Characterizing Disconnected Sets Using Open Sets in a Topological Space
Let \(X\) be a topological space and let \(A \subset X\). The set \(A\) is disconnected in \(X\) if and only if there exist two open sets \(U\) and \(V\) in \(X\) such that:
- \(A \subset U \cup V\)
- \(U \cap A \neq \varnothing\)
- \(V \cap A \neq \varnothing\)
- \((U \cap V) \cap A = \varnothing\)
This means that whenever a set \(A\) is disconnected, we can always find two disjoint, nonempty open sets in \(X\) that capture the two separate pieces of \(A\).
Conversely, the existence of such open sets guarantees that \(A\) is disconnected.
Why does this matter?
This characterization gives a concrete way to determine whether a subset \(A\) is disconnected within the ambient topological space \(X\), relying entirely on the structure of the open sets of \(X\).
A concrete example
Consider the subset \(A\) of the real line \(\mathbb{R}\):
$$ A = [0,1] \cup [2,3] \in X = \mathbb{R} $$
It is immediately clear that \(A\) is disconnected since it consists of two disjoint intervals:
- \([0,1]\)
- \([2,3]\)
The theorem tells us that there must be two open sets in \(X\) that separate these two pieces.
Choose two open intervals in \(\mathbb{R}\) that each intersect one of the components of \(A\):
- $ U = (-1,1.5) $
- $ V = (1.5,4) $
Both intervals are open subsets of the real line.
Their intersections with \(A\) are nonempty:
$$ U \cap A = [0,1] \neq \varnothing $$
$$ V \cap A = [2,3] \neq \varnothing $$
And they do not overlap on any part of \(A\):
$$ (U \cap V) \cap A = \varnothing $$
This shows that the two open intervals separate \(A\) into two disconnected components.
Hence \(A\) is disconnected in \(\mathbb{R}\).
Example 2
Now consider a set consisting of just two points in \(\mathbb{R}\):
$$ A = \{1, 3\} \in X = \mathbb{R} $$
This set is disconnected because the points are isolated from each other, with no continuous path lying entirely inside \(A\) joining them.

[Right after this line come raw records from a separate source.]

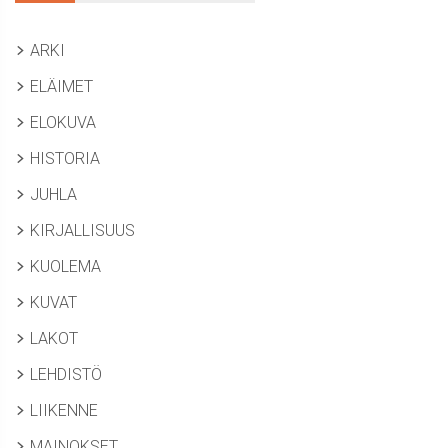
ARKI
ELÄIMET
ELOKUVA
HISTORIA
JUHLA
KIRJALLISUUS
KUOLEMA
KUVAT
LAKOT
LEHDISTÖ
LIIKENNE
MAINOKSET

To verify this via the open-set characterization, take:
$$ U = (0,2) $$
$$ V = (2,4) $$
Each one contains exactly one element of \(A\):
$$ U \cap A = \{1\} $$
$$ V \cap A = \{3\} $$
And their overlap contains no point of \(A\):
$$ U \cap V \cap A = \varnothing $$
Thus \(A\) decomposes into two nonempty and disjoint sets that are open in the subspace topology.
Therefore \(A\) is disconnected in \(\mathbb{R}\).
Example 3
Consider the plane \(\mathbb{R}^2\) with the entire \(x\)-axis removed:
$$ A = \{(x,y) \in \mathbb{R}^2 : y>0\} \cup \{(x,y) \in \mathbb{R}^2 : y<0\} $$
This set is disconnected: the open upper and lower half-planes are separated by a missing line.
Select the open sets:
$$ U = \{(x,y) : y> -1\} $$
$$ V = \{(x,y) : y< 1\} $$
These intersect \(A\) as follows:
- \(U \cap A\) contains the entire open upper half-plane
- \(V \cap A\) contains the entire open lower half-plane
No point of \(A\) lies in their intersection:
$$ (U \cap V) \cap A = \varnothing $$
Hence \(A\) is disconnected.
Proof
The proof breaks naturally into two directions.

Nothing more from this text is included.